There on the beach I saw a small, white feather. Then another. I stood and watched the gulls. Is that where the answer would come? Would they tell me something? Anything? Nothing. I turned and walked away. There on the beach, I saw another small, white feather.
Funny, I thought. I hadn’t noticed feathers before. This was the fourth time I had walked the same stretch of beach, once looking for unbroken shells, once looking for shells “with character,” once finding shell after shell that looked like ears that made me laugh out loud since my question that day had to do with listening deeper.
I walked, hoping for some sign, some answer to this life-long question. I stooped and picked up a shell that looked like a foot. Will this lead to my path? And then a piece of an old, thick shell that had been worn smooth by the rock tumbler of ocean. Have my edges been smoothed? Made more gentle?
I saw another white feather.
OK, then. I’ll pick them up. One after another, I picked them up until I had a half dozen. I walked to the end of the strand and tossed the feathers into the breeze. I’m just a feather in the wind. What difference do I make?
As I turned to walk back, I saw a mother quietly sitting on the sand playing with her young son. The world outside did not exist, just this woman playing, paying attention, being in the moment.
How many moments did I lose because of this taunting lover/judge? The one who kept asking what BIG thing I would do with all that potential. I think I missed many small moments, waiting, wondering, agonizing over finding that big, important thing I was supposed to do with my life.
That morning we had heard a reading from Martin Luther King, Jr., and, while inspiring, that, too, was a measure I would never reach. Where is my passion? What will I give my whole life to? And grief swept over me as I thought about that mother and child playing in the sand, sharing a small moment, insignificant perhaps to the world, and all the world to that little boy. And I thought of MLK and the significant moments and actions that make a difference in the world. Big moments.
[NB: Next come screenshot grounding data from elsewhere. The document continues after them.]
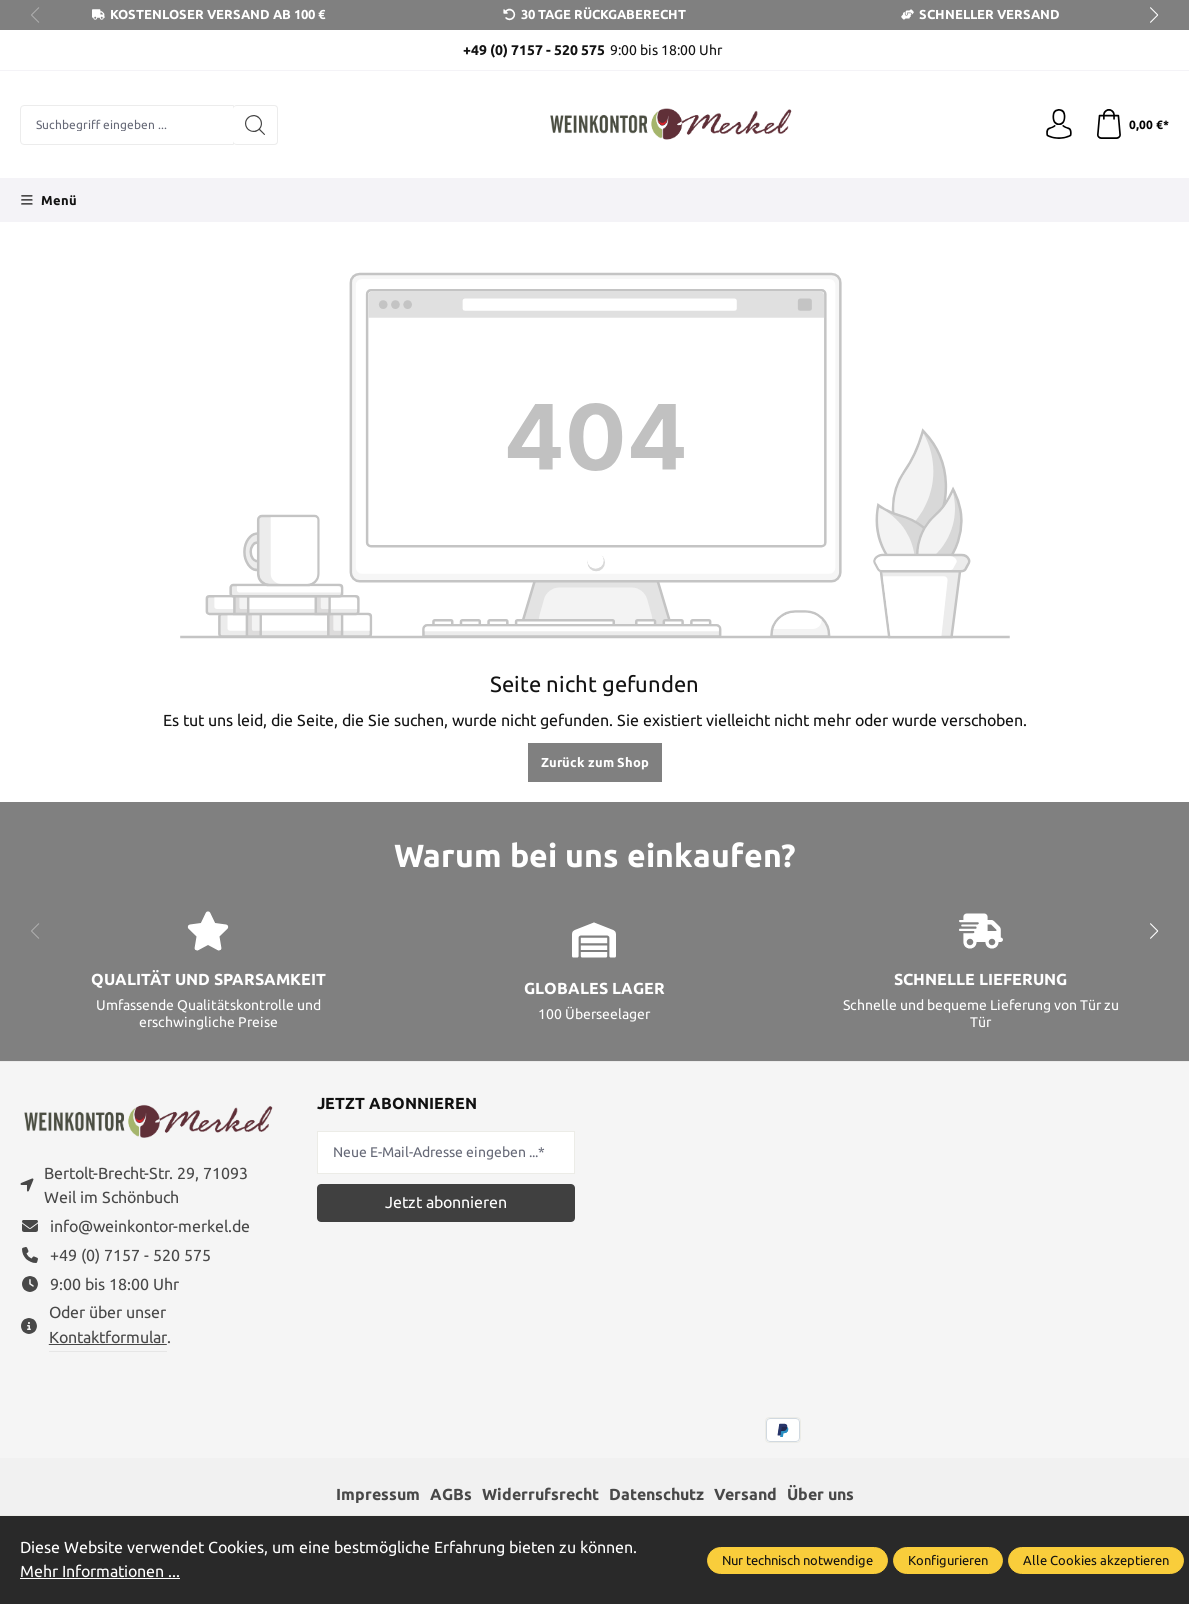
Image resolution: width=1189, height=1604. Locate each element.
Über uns (820, 1494)
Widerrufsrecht (540, 1494)
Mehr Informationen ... (100, 1571)
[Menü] (48, 200)
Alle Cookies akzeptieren (1096, 1560)
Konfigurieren (948, 1560)
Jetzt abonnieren (446, 1202)
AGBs (451, 1494)
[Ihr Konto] (1059, 125)
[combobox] (127, 125)
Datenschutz (656, 1494)
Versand (745, 1494)
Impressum (378, 1494)
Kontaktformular (108, 1338)
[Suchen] (255, 125)
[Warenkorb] (1131, 125)
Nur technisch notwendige (797, 1560)
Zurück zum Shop (595, 762)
A small white feather helps a gull to fly, came a whisper from deep inside.
And was followed almost instantly by a line from a song: I will survive! I’ve got all my life to live, I’ve got all my love to give.
I walked back down the beach towards the house. I saw a man, his shirt off, nicely tanned. An Adonis walking barefoot at the edge of the roaring ocean. Then I saw the cord running from his waist to his ear. He wasn’t paying attention to the symphony of the ocean, he was plugged in. I wanted to shout at him, You’re missing it! And then a voice reminded me how often I had missed whatever IT was. How easily I could slip into that scornful lover/judge role myself. How easily I could miss the reflection in the mirror.
I got back to the house and plugged myself in long enough to find the words to that song and the answer to my taunting lover/judge.
As long as I know how to love, I know I’ll stay alive.
I’ve got all my life to live,
I’ve got all my love to give and I’ll survive.
I will survive!
The last feather I found was slightly larger. Not huge. Not small. Just right. I brought it home with me, tucked it into the pages of my journal, and let the words spoken to me that morning sink in: You are enough.